Task description
Lines with "input" in the entries below: count them and reply with the number alone.

Task data

· · · · ·

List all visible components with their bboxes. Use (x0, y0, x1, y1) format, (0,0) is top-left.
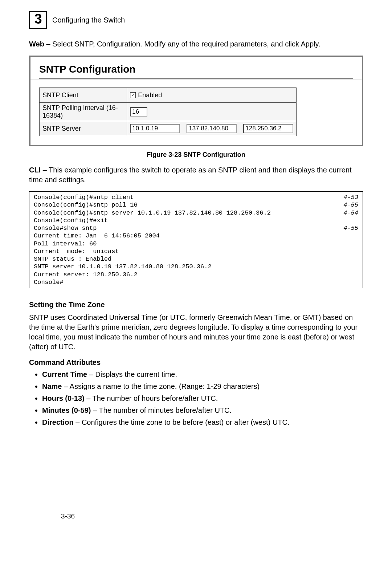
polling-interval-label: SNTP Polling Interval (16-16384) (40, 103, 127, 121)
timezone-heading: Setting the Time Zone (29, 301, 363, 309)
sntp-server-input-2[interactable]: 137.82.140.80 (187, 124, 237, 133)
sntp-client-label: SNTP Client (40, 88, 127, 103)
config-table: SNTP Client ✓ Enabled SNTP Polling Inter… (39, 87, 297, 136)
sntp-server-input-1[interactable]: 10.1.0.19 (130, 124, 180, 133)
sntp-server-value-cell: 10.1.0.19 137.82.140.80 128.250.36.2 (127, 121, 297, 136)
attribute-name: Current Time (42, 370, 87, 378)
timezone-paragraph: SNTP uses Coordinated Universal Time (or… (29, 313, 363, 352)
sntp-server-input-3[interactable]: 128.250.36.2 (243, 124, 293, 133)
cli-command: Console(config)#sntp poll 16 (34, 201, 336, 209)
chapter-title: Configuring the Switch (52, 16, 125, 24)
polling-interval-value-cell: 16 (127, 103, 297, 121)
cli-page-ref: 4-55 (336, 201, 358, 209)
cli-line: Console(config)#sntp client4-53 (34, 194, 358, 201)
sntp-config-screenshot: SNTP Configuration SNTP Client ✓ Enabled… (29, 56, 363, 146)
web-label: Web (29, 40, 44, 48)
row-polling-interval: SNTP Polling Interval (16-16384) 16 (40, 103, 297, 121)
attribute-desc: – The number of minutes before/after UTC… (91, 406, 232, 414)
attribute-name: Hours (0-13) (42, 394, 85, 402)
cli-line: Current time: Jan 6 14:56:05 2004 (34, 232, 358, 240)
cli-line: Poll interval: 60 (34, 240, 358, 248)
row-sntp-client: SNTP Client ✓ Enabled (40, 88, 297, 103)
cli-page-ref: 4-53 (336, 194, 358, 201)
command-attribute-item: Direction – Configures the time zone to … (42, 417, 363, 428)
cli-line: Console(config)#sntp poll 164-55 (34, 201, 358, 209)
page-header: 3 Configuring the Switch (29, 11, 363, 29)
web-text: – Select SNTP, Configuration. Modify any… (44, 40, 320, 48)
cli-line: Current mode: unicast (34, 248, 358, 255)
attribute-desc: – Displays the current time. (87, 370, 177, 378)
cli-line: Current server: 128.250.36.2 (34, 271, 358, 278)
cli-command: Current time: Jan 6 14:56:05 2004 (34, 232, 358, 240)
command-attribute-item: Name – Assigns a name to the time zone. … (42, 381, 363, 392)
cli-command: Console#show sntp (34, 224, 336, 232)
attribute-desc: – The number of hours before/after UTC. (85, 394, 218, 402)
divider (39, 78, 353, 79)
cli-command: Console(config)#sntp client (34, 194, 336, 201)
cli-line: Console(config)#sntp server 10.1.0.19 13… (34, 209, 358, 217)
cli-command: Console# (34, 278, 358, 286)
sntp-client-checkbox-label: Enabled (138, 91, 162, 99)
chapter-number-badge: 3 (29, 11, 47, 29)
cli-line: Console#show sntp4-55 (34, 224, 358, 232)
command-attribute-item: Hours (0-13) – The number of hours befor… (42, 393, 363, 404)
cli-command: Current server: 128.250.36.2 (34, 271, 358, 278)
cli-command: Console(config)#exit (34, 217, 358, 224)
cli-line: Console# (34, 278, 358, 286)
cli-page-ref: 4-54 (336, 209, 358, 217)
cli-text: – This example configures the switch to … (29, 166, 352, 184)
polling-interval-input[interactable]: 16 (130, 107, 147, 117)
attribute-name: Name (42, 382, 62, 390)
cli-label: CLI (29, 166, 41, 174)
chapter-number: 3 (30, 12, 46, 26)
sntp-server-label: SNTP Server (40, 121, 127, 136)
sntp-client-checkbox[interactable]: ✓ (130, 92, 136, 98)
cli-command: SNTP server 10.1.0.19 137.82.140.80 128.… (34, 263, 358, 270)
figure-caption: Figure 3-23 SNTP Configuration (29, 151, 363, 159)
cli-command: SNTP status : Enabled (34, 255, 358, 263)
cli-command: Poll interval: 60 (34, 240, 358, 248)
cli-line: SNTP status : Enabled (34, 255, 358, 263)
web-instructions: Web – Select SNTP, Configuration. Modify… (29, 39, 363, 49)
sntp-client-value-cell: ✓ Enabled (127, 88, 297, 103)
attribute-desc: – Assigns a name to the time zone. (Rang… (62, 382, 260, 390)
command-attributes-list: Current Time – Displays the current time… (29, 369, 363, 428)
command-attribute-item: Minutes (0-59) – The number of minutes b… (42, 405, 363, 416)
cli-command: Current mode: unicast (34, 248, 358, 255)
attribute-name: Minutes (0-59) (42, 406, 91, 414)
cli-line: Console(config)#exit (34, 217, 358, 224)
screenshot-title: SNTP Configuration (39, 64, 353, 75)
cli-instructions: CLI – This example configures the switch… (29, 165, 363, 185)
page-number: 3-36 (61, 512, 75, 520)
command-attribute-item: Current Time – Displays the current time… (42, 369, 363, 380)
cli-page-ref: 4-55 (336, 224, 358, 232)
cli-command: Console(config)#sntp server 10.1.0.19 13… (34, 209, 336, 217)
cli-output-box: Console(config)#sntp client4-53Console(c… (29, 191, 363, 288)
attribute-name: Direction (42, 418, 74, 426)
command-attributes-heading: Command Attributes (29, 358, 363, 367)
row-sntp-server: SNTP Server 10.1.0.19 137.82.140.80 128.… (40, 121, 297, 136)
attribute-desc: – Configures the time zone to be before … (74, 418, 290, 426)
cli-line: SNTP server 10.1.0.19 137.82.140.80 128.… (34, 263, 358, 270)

· · · · ·

Exercise solution
4